Epsie A. Coker died in 1912. Thomas H. Coker, her husband, died 3 or 4 years before his wife. This action was instituted in 1918. The plaintiffs are children of Epsie A. Coker and her husband, T. H. Coker. Mrs. Talliaferro, a defendant appellee, claims through m'esne conveyances running back over 40-years to mortgages executed by the trustee, -Isaac G. Smith, and Epsie A. and T. H. Coker, to Stallworth and others, and foreclosed under the power in 1868.

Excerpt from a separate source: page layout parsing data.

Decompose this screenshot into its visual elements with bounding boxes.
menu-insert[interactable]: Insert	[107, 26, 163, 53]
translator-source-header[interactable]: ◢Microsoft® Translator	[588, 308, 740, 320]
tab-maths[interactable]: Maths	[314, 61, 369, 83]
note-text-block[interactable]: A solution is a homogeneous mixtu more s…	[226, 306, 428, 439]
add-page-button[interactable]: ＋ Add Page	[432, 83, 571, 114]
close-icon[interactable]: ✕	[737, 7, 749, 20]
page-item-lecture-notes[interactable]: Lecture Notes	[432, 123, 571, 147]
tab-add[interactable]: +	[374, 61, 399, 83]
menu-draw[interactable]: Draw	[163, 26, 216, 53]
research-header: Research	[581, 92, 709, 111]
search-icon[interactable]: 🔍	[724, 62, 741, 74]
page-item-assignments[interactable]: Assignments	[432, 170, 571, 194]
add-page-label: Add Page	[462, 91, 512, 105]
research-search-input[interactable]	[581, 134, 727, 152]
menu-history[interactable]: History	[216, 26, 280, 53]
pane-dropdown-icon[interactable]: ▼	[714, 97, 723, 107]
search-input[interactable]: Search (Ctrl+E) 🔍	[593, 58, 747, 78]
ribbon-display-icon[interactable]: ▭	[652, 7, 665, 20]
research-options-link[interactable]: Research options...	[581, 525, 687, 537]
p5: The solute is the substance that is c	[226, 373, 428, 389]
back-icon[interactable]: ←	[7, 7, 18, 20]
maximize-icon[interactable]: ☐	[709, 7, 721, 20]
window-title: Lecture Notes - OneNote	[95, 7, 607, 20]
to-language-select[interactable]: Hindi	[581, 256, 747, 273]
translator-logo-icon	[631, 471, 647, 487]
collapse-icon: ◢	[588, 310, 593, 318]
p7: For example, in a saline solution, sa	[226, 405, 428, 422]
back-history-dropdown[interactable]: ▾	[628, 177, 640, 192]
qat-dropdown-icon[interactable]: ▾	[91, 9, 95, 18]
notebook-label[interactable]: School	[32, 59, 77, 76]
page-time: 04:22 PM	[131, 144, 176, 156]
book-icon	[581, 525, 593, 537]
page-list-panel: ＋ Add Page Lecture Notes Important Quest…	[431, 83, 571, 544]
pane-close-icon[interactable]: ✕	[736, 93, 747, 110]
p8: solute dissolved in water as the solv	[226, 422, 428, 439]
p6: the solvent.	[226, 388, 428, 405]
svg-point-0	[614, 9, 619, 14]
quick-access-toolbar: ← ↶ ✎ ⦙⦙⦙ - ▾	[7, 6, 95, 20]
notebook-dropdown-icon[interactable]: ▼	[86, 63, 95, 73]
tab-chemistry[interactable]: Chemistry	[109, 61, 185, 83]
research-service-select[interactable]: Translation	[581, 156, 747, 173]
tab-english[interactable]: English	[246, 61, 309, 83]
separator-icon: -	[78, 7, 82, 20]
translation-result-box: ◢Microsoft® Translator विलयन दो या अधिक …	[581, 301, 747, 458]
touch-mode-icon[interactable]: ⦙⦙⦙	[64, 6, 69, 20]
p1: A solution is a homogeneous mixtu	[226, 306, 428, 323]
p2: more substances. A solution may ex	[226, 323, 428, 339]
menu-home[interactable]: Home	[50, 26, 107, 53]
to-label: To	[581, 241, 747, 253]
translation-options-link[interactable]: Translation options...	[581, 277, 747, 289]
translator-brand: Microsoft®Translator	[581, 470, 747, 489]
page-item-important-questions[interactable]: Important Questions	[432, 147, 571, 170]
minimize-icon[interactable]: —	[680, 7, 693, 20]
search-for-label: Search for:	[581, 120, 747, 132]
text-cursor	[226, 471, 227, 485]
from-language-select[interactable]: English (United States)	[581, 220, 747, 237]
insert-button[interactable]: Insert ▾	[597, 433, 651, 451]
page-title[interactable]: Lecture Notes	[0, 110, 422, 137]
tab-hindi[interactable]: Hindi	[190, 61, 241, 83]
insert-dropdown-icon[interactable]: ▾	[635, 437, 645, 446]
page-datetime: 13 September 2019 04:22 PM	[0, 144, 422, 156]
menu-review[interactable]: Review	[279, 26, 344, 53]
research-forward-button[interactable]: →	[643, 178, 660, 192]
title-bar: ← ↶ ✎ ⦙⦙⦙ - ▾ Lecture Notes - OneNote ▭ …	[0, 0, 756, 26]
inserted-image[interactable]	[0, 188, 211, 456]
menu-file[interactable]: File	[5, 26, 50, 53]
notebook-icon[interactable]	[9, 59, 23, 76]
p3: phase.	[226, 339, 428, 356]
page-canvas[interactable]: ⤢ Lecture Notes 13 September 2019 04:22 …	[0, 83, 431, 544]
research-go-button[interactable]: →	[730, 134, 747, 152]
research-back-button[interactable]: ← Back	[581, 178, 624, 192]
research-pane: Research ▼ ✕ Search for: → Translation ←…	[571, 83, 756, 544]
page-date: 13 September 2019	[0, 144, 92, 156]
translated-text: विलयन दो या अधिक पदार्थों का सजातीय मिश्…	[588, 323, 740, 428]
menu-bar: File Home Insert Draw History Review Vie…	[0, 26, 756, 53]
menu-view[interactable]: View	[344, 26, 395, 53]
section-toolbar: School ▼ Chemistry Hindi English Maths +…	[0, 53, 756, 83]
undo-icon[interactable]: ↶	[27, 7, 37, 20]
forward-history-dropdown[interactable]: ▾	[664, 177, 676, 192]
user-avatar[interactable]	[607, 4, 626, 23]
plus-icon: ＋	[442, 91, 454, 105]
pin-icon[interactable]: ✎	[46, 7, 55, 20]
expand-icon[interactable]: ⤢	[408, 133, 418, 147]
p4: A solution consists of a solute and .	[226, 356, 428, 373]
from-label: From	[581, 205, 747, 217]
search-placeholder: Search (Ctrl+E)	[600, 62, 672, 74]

Unless defeated in its effect by the provisions of section 1306 of the Code of 1852 (section 3408 of the Code of 1907), reproduced below, this deed from the Lymans to Smith, trustee, invested the trustee with the fee to the property therein described; those described as beneficiaries of the trust including any children born of the then existing and long continuing matrimonial status of Epsie A. and Thomas H. Coker. Until their wedlock was dissolved, contemplated beneficiaries of the trust — in addition to those present when the trust was created in 1865— could have been born to receive the benefit thereof. Section 1306 of the Code of 1852 read:
“See. 1306. No use, trust, or confidence can be declared of any land, or of any charge upon the same, for the mere benefit of third persons; and all assurances declaring any such use, trust, or confidence, must be held and taken to vest the legal estate in the person, or persons, for whom the same is declared, and no estate, or interest can vest thereby in any trustee.”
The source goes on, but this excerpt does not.